**The problem**
Each line below with the string "Piaggio" should be copied.

_ _ _ _

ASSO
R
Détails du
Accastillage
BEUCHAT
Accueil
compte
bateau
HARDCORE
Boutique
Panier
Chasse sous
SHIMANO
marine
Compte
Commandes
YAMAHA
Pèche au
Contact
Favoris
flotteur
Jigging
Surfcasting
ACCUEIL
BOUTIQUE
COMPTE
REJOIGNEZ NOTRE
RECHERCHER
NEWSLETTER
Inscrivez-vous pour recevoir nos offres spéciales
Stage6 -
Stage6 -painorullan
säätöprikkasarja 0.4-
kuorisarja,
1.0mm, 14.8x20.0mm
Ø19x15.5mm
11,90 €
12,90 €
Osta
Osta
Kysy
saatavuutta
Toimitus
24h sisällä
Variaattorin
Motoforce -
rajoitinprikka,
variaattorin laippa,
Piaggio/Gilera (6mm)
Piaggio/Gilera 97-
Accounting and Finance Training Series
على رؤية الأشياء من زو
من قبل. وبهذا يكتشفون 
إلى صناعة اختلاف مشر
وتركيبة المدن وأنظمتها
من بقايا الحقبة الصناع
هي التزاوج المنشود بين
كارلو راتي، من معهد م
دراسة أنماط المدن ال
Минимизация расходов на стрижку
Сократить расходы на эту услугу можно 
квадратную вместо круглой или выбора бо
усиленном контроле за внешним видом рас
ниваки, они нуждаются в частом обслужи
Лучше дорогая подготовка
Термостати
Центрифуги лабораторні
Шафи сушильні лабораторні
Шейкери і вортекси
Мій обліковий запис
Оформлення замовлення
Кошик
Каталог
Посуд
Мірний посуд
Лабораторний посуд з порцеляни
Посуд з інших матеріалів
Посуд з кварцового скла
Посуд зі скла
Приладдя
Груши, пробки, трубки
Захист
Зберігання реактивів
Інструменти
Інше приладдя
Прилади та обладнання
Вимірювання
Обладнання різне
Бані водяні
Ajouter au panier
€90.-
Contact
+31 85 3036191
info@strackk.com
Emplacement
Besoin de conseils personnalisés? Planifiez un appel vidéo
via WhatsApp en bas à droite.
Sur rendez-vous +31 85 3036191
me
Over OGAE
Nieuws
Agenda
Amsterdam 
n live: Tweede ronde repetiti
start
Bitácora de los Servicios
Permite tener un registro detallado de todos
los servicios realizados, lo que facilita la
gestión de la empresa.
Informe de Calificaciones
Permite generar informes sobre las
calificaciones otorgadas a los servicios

_ _ _ _

**Response area**
Piaggio/Gilera (6mm)
Piaggio/Gilera 97-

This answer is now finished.